Data for review:
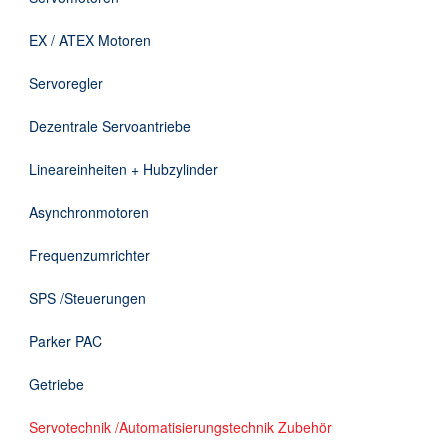
Downloads
EX / ATEX Motoren
Kontakt
Servoregler
Dezentrale Servoantriebe
EN
Lineareinheiten + Hubzylinder
DE
Asynchronmotoren
Frequenzumrichter
SPS /Steuerungen
Parker PAC
Getriebe
Servotechnik /Automatisierungstechnik Zubehör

Directions: Exactly the lines from the one containing "Lineareinheiten + Hubzylinder" through the end of the records above should be returned, with both ends kept.

Output of the exercise:
Lineareinheiten + Hubzylinder
DE
Asynchronmotoren
Frequenzumrichter
SPS /Steuerungen
Parker PAC
Getriebe
Servotechnik /Automatisierungstechnik Zubehör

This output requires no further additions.